How Medical Texts Are Made Usable for AI Models | 5 Questions for… Marie-Sophie Polifka and Sarina Shams, Annotators in the GeMTeX Project
The use of language models and artificial intelligence (AI) is already commonplace in many specialized fields. Doctors could benefit from this as well, but they require adapted language models for medicine that are based on extensive German data sets. The GeMTeX project aims to create one of the largest corpora of German medical texts available. To this end, unstructured texts from clinical documentation will be made accessible for research and AI applications in compliance with data protection regulations. Annotation by student assistants plays a key role: they mark relevant text passages in medical documents and provide metadata on the content, making the texts machine-readable. In this interview, medical students Marie-Sophie Polifka and Sarina Shams discuss their work as annotators in Leipzig and share how the project will benefit their future careers.
What does your day-to-day work as an annotator for GeMTeX look like?

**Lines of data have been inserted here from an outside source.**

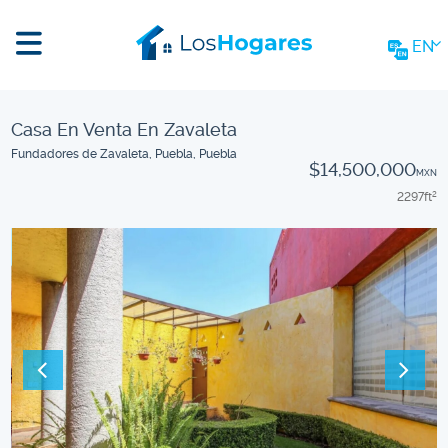
EN
Casa En Venta En Zavaleta
Fundadores de Zavaleta, Puebla, Puebla
$14,500,000
MXN
2297
ft
2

Marie-Sophie Polifka: We read a large number of different medical texts, such as doctors’ letters and medical reports. First, we make any personal data in them unrecognizable. This means we remove any information that could allow conclusions to be drawn about identities. Then, the documents can be used for further processing. We refer to this process as de-identification. Next, we will mark specific medical content, such as symptoms, diagnoses, and examinations, in the texts.
Sarina Shams: We use software to annotate the text and classify the information into categories. First, we make the data from the documents machine-readable. This medical information can then be used for research and developing AI models.
What aspects of this work do you find challenging?
Marie-Sophie Polifka: During processing, we repeatedly come across ambiguities. For instance, certain content cannot be clearly assigned to the intended categories. This is often because special cases like these have not yet been taken into account in the guidelines. In such cases, we consult with the team or other working groups before finalizing the document.
I also personally find it difficult to use medical abbreviations with which I am not yet familiar. Then, I have to use Google.
Sarina Shams: Sometimes, it’s not easy to determine whether certain information could be identifying, even if it only appears indirectly in the text. Some diseases are linked to specific professions. In some documents, there are sections that describe in detail what symptoms occur in different work-related situations. We can’t simply mark the “profession,” as the profession and symptoms are intertwined in the text. We discuss these cases within the team. Whether the information needs to be de-identified depends on the specific case.
An additional challenge is complex texts, as German is not my native language. Some texts I need to read multiple times. Fortunately, my team is there to support me when I have language-related questions.
What new or unexpected insights have you encountered in your work?
Sarina Shams: I realized that medical documentation varies greatly from doctor to doctor and from clinic to clinic. This presents a challenge when we want to use medical documents for automation and AI. GeMTeX taught me how important clear, consistent language is in documentation, and it’s something I’d like to implement in my day-to-day work.
Marie-Sophie Polifka: In almost every group meeting, we encounter new special cases that we must include in our guidelines. I probably wouldn’t have noticed many of them on my own. This has shown me how important the multiple-eye principle is in this type of work.
How will this experience help you in your future career?
Marie-Sophie Polifka: A significant part of a doctor’s work on the ward involves writing the medical history of their patients in a letter so that future practitioners are also informed. During our studies, we hardly learn how to write a proper doctor’s letter; we only learn this during clinical internships outside of university. However, when we start our careers, we are expected to excel at this task. In this respect, gaining insight into a large number of doctor’s letters is very helpful.
Sarina Shams: In the GeMTeX project, I learned to read precisely, understand, and critically question. This is, of course, not only helpful when writing medical reports. Later, in communication with colleagues, I will understand that while we may have different communication styles, we mean the same thing. Additionally, I have gained an understanding of how crucial high-quality data is for research and digital applications in medicine.
The GeMeTeX project can advance medical research because…
Sarina Shams: …it helps make large volumes of medical text data usable in a structured, data-protection compliant way. This is an important basis for developing AI applications that can assist doctors in their daily work.
Marie-Sophie Polifka: …certain automation processes are needed in medicine so doctors can spend more time with their patients.